Once the side hustle starts to make enough money to sustain your lifestyle, then you can start thinking about the transition away from your day job. “The decision can either be a financial or intuitive one that can come very naturally. Life is dynamic, so a time goal may not work, it’s more related to how confident you are that the hustle will sustain an income,” Moore said. Some people never transition away from their day job and do just fine with having both. Having the side hustle actually reinvigorates them at their day job.
Follow the rules
While Moore says that keeping the day job allows us the flexibility to try any side hustle we think will work, she does have five rules that we need to follow to ensure that a side hustle has the greatest chance of success:
1. Start with an idea: “You don’t need money, you don’t need qualifications, you need an idea. All big things start with an idea, things evolves from that.”
2. Community - “Whether it’s an online community, classmates in the same program, or authors from whom you gain inspiration, you need people around you that understand you, guide and support you. Guidance can come from many places.”
3. Understand your market - “Understand how people in your field make it work. How do they get paid? How do they work with clients? How do they explain how they work? While they might be your competition, remember that no one can do the same specific thing you can do.”
4. Get a system - “You need a system to reach your goal. The system must consist of action items based on clarity, consistency, and frequency. “I want to make $2,000 a month.” Ok, how are you going to do that? Be specific.”

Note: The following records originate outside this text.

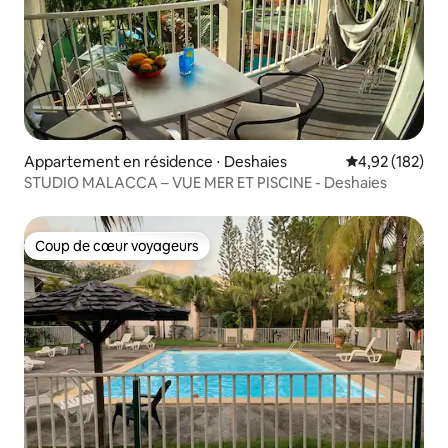
Appartement en résidence ⋅ Deshaies
Évaluation moy
4,92 (182)
STUDIO MALACCA – VUE MER ET PISCINE - Deshaies
Coup de cœur voyageurs
Coup de cœur voyageurs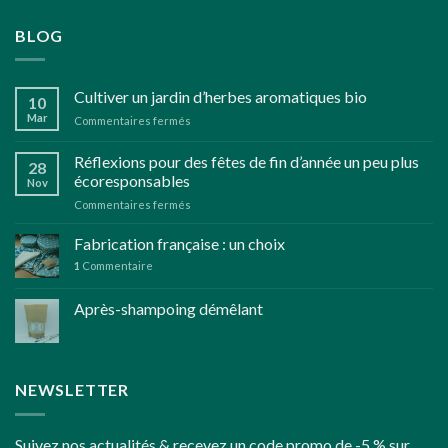
BLOG
Cultiver un jardin d’herbes aromatiques bio
10
Mar
sur
Commentaires fermés
Cultiver
un
Réflexions pour des fêtes de fin d’année un peu plus
28
jardin
écoresponsables
Nov
d’herbes
sur
Commentaires fermés
aromatiques
Réflexions
bio
pour
Fabrication française : un choix
des
1
Commentaire
fêtes
de
Après-shampoing démêlant
fin
d’année
un
peu
plus
NEWSLETTER
écoresponsables
Suivez nos actualités & recevez un code promo de -5 % sur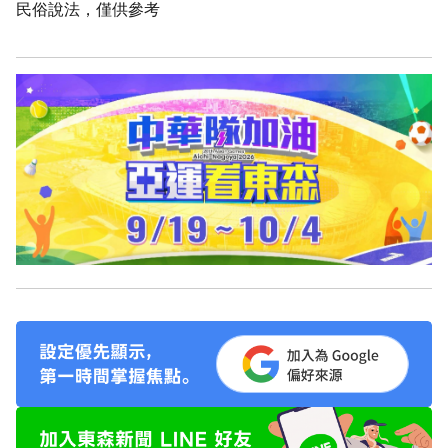
民俗說法，僅供參考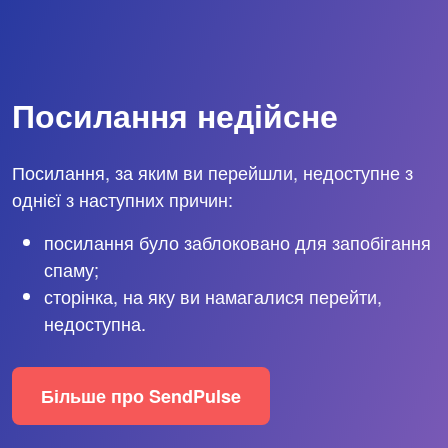
Посилання недійсне
Посилання, за яким ви перейшли, недоступне з
однієї з наступних причин:
посилання було заблоковано для запобігання
спаму;
сторінка, на яку ви намагалися перейти,
недоступна.
Більше про SendPulse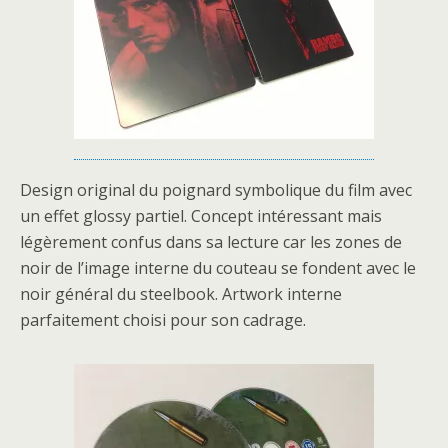
Design original du poignard symbolique du film avec
un effet glossy partiel. Concept intéressant mais
légèrement confus dans sa lecture car les zones de
noir de l’image interne du couteau se fondent avec le
noir général du steelbook. Artwork interne
parfaitement choisi pour son cadrage.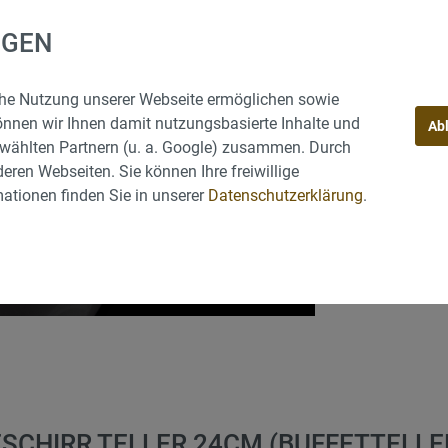
Kerzenleuchter
NGEN
Produktnumm
iche Nutzung unserer Webseite ermöglichen sowie
tühle
Tischwäsche, Hussen
önnen wir Ihnen damit nutzungsbasierte Inhalte und
Ab
wählten Partnern (u. a. Google) zusammen. Durch
eren Webseiten. Sie können Ihre freiwillige
ationen finden Sie in unserer
Datenschutzerklärung
.
trahler, Heizungen, Grill
Hüpfburgen, Menschenk
s Zubehör
Lieferung
CHIRR TELLER 24CM (BUFFETTELLER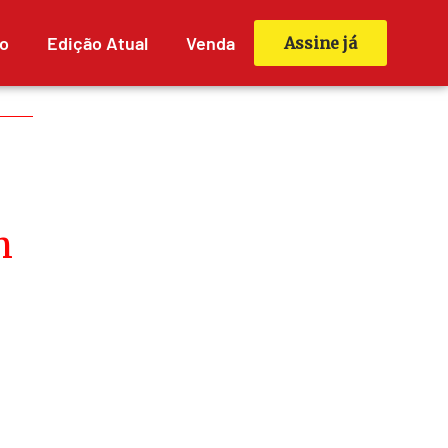
o
Edição Atual
Venda
Assine já
m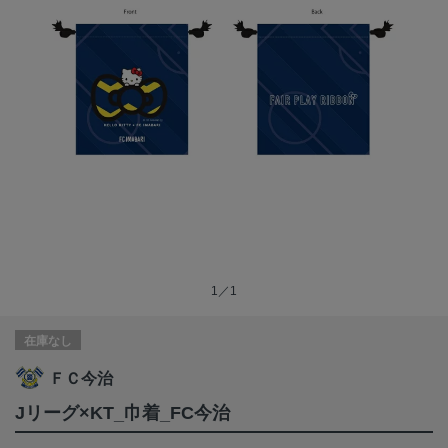
1／1
在庫なし
ＦＣ今治
Jリーグ×KT_巾着_FC今治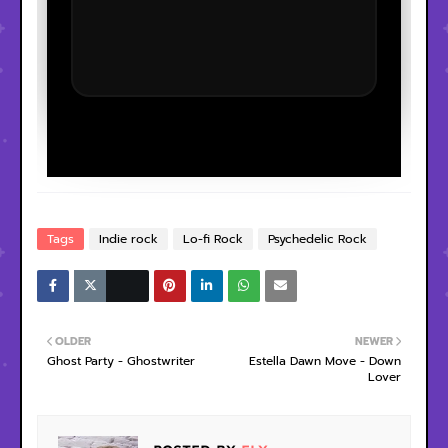
Tags
Indie rock
Lo-fi Rock
Psychedelic Rock
OLDER
NEWER
Ghost Party - Ghostwriter
Estella Dawn Move - Down
Lover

5. Time - “Not having enough time is the biggest excuse to not starting a side hustle. Make it priority; being too busy is a keyword for fear. The average American watches 33 hours of TV a week. Cut that in half and that’s plenty of time for you get your hustle going. Also, hours spent working on your hustle should be scheduled, like a doctor’s appointment or client meeting. They are non-negotiable.”
Finally, Moore suggests that in today’s economy, side hustles are a necessity. “Having one revenue stream in your life is risky. A business you run in your free time using your different talents and capabilities allows flexibility to pursue whatever you’re passionate about while keeping your day job.” If you don’t know where to get started with a side hustle, Moore has some great advice. “A hustle is the sweet spot of what you love, what you’re good at and what people will pay for. All three need to be there in order for the hustle to be successful.”